As a child, my mother chastised me often, telling me that I was just like my father, wings on my feet, stars in my eyes and dreams in my heart. “Star-gazers go nowhere,” she’d tell me. “Dreams are for sleeping. Hard work is the answer to everything.”
During other moments, when her softer side snuck out, she mesmerized me with stories of my Scottish great grand-father, a safe cracker by trade, roaming the country by stagecoach in the late 1800’s. He was born with “a special ear”, she said. He could open any safe by just listing to the lock click. Errant bankers called for his help from all over the country to open their accidentally locked safes. Ultimately, she would get to her favorite part of his story about him bringing home to New Jersey a Navajo Indian squaw, right off the reservation in Arizona, to take as his wife.

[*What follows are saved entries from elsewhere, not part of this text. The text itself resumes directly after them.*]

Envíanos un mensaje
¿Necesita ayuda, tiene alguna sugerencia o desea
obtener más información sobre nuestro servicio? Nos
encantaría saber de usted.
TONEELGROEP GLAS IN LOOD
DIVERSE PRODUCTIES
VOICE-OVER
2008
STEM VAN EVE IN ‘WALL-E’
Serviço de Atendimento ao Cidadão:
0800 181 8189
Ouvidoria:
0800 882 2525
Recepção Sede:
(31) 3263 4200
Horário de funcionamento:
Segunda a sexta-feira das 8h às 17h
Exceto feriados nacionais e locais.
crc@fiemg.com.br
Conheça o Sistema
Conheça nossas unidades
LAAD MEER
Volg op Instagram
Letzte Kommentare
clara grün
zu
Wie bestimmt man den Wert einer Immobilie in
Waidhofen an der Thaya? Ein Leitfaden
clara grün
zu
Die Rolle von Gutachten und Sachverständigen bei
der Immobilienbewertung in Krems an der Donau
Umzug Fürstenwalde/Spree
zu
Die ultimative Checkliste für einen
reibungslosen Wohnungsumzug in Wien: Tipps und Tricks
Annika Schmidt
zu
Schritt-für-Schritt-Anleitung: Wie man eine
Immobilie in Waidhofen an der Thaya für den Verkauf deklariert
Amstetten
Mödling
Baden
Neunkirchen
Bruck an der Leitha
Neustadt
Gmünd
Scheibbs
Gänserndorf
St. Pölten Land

My mother’s stories took us to the Netherwoods, a tiny little forest in the” Queen City of Plainfield” New Jersey to my Irish great-grandmothers house, which sat right in the middle of the woods.. It was here that my mother heard the disgruntled old woman tell tales every morning of the mischievous, little green leprechauns that she had to chase back behind the ice-box with her broom before she could make breakfast. My mother laughed as she recalled her grand-mother doing an Irish jig around the kitchen as she cooked the food, happy with herself that she had conquered the “devilish little creatures” one more time.
She led us through the kitchens of “old country” Italy, where another round of relatives hailed from, describing how they taught her to “make the spaghetti you are going to eat tonight!”
When she was too busy “working hard” to tell us stories of our ancestors and their customs, our father would step in to fill the gap. He took us to places like the Marshall Islands in the South Pacific and Hawaii, which he hailed as the most beautiful place in the world. He took us to Helena, Montana, where horses roamed free and men wore cowboy hats. He told me of giant ships taking him and his Army buddies to foreign ports and the beautiful women he met. He taught me to play craps with dice against the kitchen sink when my mother wasn’t looking. The wings on my feet sprouted at a very young age.
My childhood and teenage years were peppered with people from all parts of the world, but the one with the most influence was a girl named Andre, from French Morocco. She was beautiful, she spoke four languages, French being number one and English her second and she introduced me to her family. I, at ten years old, spent every minute I could at her house, annoying I am sure, asking her parent’s questions about their life, their languages, why their cat spoke French and a million other curiosities I discovered about them. They only stayed in America a year, but my wings grew six inches.
As far as I can tell, there have been three phases to my life, my childhood, my adulthood, and finally, the third phase, my second childhood. This blog is about how I, and my wonderful husband, have figured out how to get the dreams back out of the hollows of our minds and make them come alive again.